● **EXERCISE DESCRIPTION**: For the word "grippe", count the lines below that contain it. Give the number alone.

Recorded data:
= Beginning of Section =

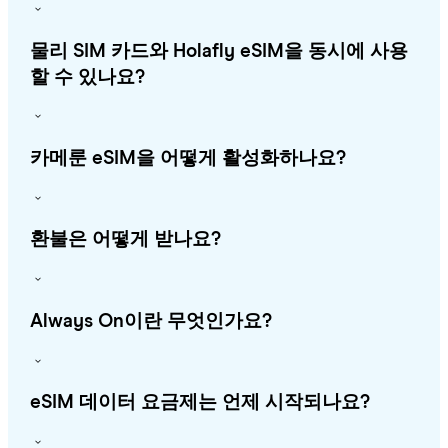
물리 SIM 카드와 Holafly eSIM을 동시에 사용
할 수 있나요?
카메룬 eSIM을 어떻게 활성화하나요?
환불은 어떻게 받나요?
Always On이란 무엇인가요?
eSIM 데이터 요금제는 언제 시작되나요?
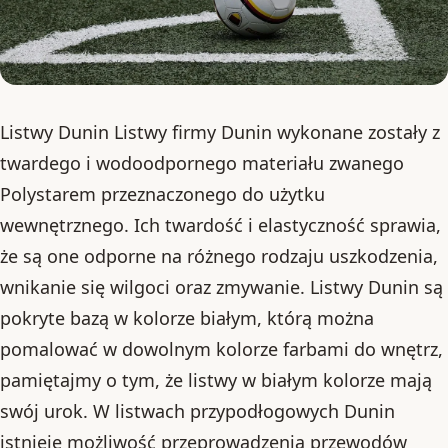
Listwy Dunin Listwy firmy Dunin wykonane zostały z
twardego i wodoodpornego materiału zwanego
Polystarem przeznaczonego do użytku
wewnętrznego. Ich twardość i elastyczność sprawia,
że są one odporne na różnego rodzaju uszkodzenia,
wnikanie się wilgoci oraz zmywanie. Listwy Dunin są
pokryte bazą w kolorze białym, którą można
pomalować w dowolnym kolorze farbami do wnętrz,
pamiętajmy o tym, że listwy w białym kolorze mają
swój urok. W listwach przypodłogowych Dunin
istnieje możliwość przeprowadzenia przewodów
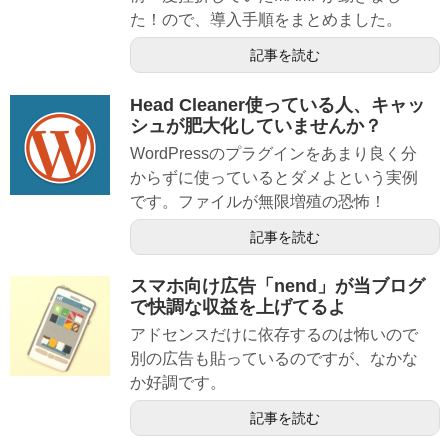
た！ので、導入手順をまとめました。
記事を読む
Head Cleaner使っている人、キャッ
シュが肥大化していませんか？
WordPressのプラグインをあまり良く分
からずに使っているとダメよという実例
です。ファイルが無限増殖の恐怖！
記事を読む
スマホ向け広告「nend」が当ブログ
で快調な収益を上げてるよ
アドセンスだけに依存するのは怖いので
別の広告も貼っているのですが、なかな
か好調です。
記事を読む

= End of Section =
= Beginning of Section =

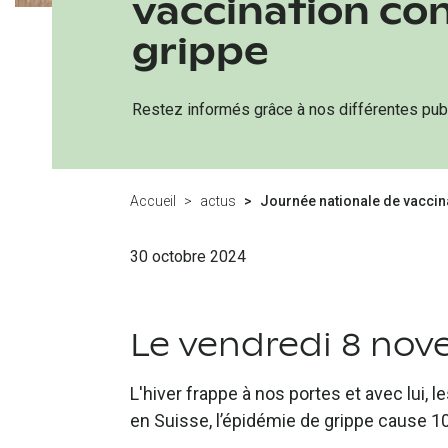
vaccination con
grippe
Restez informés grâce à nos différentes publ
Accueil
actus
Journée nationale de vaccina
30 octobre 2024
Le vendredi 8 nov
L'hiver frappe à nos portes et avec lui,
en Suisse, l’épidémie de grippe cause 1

= End of Section =

● **SOLUTION TO THE EXERCISE**: 2